60. Francis Companys debt to equity ratio is 0.6 to 1. Current liabilities total
P120,000 and long term liabilities total P360,000. If Francis Company has
working capital equal to P140,000, total assets must equal
a. P600,000 c. P800,000
b. P1,200,000 d. P1,280,000

61. The following information pertains to Batalla Company for 200B:


Inventory at December 31, 200B P 16,000
Purchases of merchandise, all on credit 72,000
Cost of Goods Sold 80,000

The companys merchandise inventory turnover for 200B was


a. 4.0 months c. 4.0 times
b. 10.0 times d. 3.60 months

62.Ryan Company had 20,000 shares of common stock outstanding through 2005. These
shares were originally issued at a price of P15 per share.
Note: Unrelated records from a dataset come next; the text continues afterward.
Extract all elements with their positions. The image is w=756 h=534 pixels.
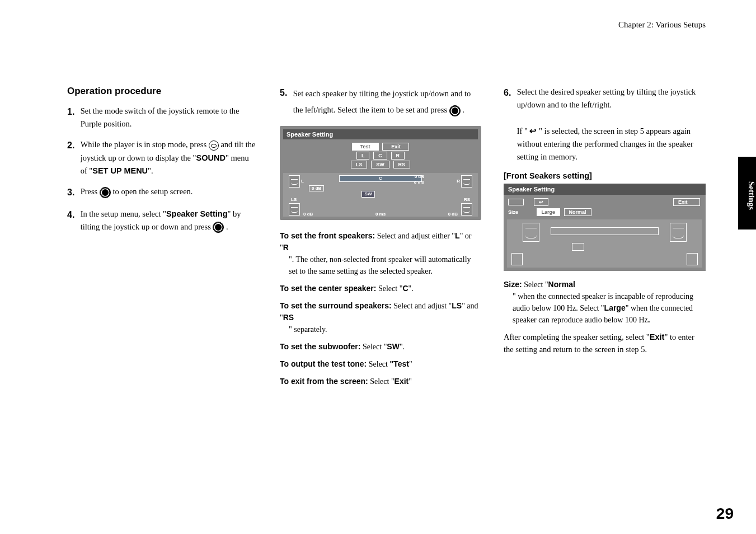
step-num: 2. xyxy=(67,138,78,153)
t: To output the test tone: xyxy=(280,359,367,368)
t: Large xyxy=(604,303,626,312)
speaker-setting-label: Speaker Setting xyxy=(166,209,228,218)
osd-diagram: L R LS RS C 0 dB 0 dB 0 ms SW 0 dB 0 ms xyxy=(283,173,478,217)
t: Select and adjust " xyxy=(392,302,452,310)
t: . xyxy=(226,222,228,231)
t: " xyxy=(408,377,412,386)
osd-SW: SW xyxy=(371,161,389,168)
setup-icon xyxy=(209,140,219,151)
t: L xyxy=(455,231,460,240)
spk-icon xyxy=(670,223,687,242)
spk-sw-icon xyxy=(572,243,584,251)
t: To set the center speaker: xyxy=(280,284,376,293)
t: To set the front speakers: xyxy=(280,231,375,240)
osd2-title: Speaker Setting xyxy=(504,184,706,195)
osd2-blank xyxy=(508,199,524,205)
enter-icon xyxy=(100,187,111,198)
t: Press xyxy=(81,187,100,196)
menu-sound: SOUND xyxy=(196,153,226,162)
t: . xyxy=(462,105,464,114)
lbl-cms: 0 ms xyxy=(414,180,424,185)
b-db: 0 dB xyxy=(303,212,313,217)
spk-c-icon xyxy=(551,227,659,235)
t: Select " xyxy=(522,280,548,289)
size-desc: Size: Select "Normal" when the connected… xyxy=(504,279,706,326)
spk-LS-icon xyxy=(289,203,300,216)
t: After completing the speaker setting, se… xyxy=(504,332,650,341)
osd-RS: RS xyxy=(393,161,411,168)
t: Normal xyxy=(548,280,575,289)
col-2: 5. Set each speaker by tilting the joyst… xyxy=(280,86,481,393)
t: To exit from the screen: xyxy=(280,377,368,386)
return-icon: ↩ xyxy=(529,125,537,138)
step-text: Set the mode switch of the joystick remo… xyxy=(81,105,257,130)
col-3: 6. Select the desired speaker setting by… xyxy=(504,86,706,393)
t: Select xyxy=(367,360,389,368)
t: "Test xyxy=(389,359,408,368)
t: Select and adjust either " xyxy=(375,232,455,240)
sub-exit: To exit from the screen: Select "Exit" xyxy=(280,376,481,387)
col-1: Operation procedure 1. Set the mode swit… xyxy=(67,86,257,393)
step-5: 5. Set each speaker by tilting the joyst… xyxy=(280,86,481,118)
after-desc: After completing the speaker setting, se… xyxy=(504,331,706,356)
step-num: 3. xyxy=(67,185,78,200)
spk-SW-icon: SW xyxy=(361,191,375,198)
sub-test: To output the test tone: Select "Test" xyxy=(280,358,481,370)
spk-C-icon: C xyxy=(339,175,422,182)
osd2-return: ↩ xyxy=(534,198,548,206)
t: Exit xyxy=(650,332,665,341)
t: Select " xyxy=(368,377,395,386)
step-num: 1. xyxy=(67,105,78,119)
step-num: 4. xyxy=(67,208,78,222)
t: ". xyxy=(148,166,153,175)
t: . xyxy=(648,315,650,324)
t: ". xyxy=(400,343,405,351)
t: " is selected, the screen in step 5 appe… xyxy=(517,127,693,161)
osd-LS: LS xyxy=(351,161,368,168)
t: SW xyxy=(387,342,400,351)
t: Set each speaker by tilting the joystick… xyxy=(293,89,471,114)
b-ms: 0 ms xyxy=(375,212,386,217)
osd2-size: Size xyxy=(508,209,518,215)
t: R xyxy=(283,243,289,252)
t: If " xyxy=(517,127,530,135)
enter-icon xyxy=(213,222,224,233)
front-heading: [Front Seakers setting] xyxy=(504,171,706,180)
lbl-0db: 0 dB xyxy=(309,185,324,191)
osd-speaker-setting: Speaker Setting Test Exit L C R LS SW RS xyxy=(280,126,481,220)
osd2-exit: Exit xyxy=(673,198,700,206)
step-4: 4. In the setup menu, select "Speaker Se… xyxy=(67,208,257,233)
page-number: 29 xyxy=(716,505,734,523)
osd-L: L xyxy=(356,152,370,160)
step-1: 1. Set the mode switch of the joystick r… xyxy=(67,105,257,130)
enter-icon xyxy=(449,105,461,116)
t: " separately. xyxy=(280,324,481,335)
side-tab-settings: Settings xyxy=(738,157,756,229)
spk-R-icon xyxy=(461,175,472,188)
step-num: 6. xyxy=(504,86,515,100)
step-3: 3. Press to open the setup screen. xyxy=(67,185,257,200)
t: ". The other, non-selected front speaker… xyxy=(280,254,481,277)
t: " xyxy=(409,360,412,368)
t: Select " xyxy=(376,284,402,293)
t: LS xyxy=(452,301,462,310)
osd-front: Speaker Setting ↩ Exit Size Large Normal xyxy=(504,184,706,271)
t: C xyxy=(402,284,408,293)
t: Select the desired speaker setting by ti… xyxy=(517,87,696,109)
t: Exit xyxy=(395,377,409,386)
t: To set the surround speakers: xyxy=(280,301,392,310)
t: To set the subwoofer: xyxy=(280,342,360,351)
step-6: 6. Select the desired speaker setting by… xyxy=(504,86,706,163)
osd-exit: Exit xyxy=(382,143,409,151)
spk-RS-icon xyxy=(461,203,472,216)
lbl-L: L xyxy=(301,179,304,184)
menu-name: SET UP MENU xyxy=(92,166,148,175)
spk-icon xyxy=(523,223,539,242)
t: ". xyxy=(408,284,414,293)
sub-front: To set the front speakers: Select and ad… xyxy=(280,230,481,277)
lbl-R: R xyxy=(457,179,460,184)
sub-surround: To set the surround speakers: Select and… xyxy=(280,300,481,335)
spk-L-icon xyxy=(289,175,300,188)
osd2-diagram xyxy=(507,219,702,268)
osd-C: C xyxy=(373,152,387,160)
The book value on
December 31, 2005 was P25 per share and the market value on December 31, 2005
was P30 per share. The dividend on common stock in total for 2005 was P45,000.
The dividend yield ratio for Ryan Company for 2005 was
a. 9% c. 15%
b. 7.5% d. 10%

63. When a company offers credit terms of 2/10, net 30, the annual interest cost,
based on a 360-day year, is
a. 24.0% c. 35.3%
b. 24.5% d. 36.7%

64. A firm has an average age of inventory of 90 days, an average collection


period of 40 days, and an average payment period of 30 days. The firms
operating cycle is
a. 110 days c. 120 days
b. 130 days d. 70 days

65. The Pennsylvania Company is preparing its cash budget for the month of May.
The following information is available concerning its accounts receivable:
Estimated credit sales for May P200,000
Actual credit sales for April 150,000
Estimated collections in May for credit sales in May 20%
Estimated collections in May for credit sales in April 70%
Estimated collections in May for credit sales prior to April 12,000
Estimated write-offs in May for uncollectible credit sales 8,000
Estimated provision for bad debts in May for credit sales in May 7,000
What are the estimated cash receipts from accounts receivable collection in
May?
a. P142,000 c. P150,000
b. P149,000 d. P157,000

THOT: Your Attitude determines Your Altitude.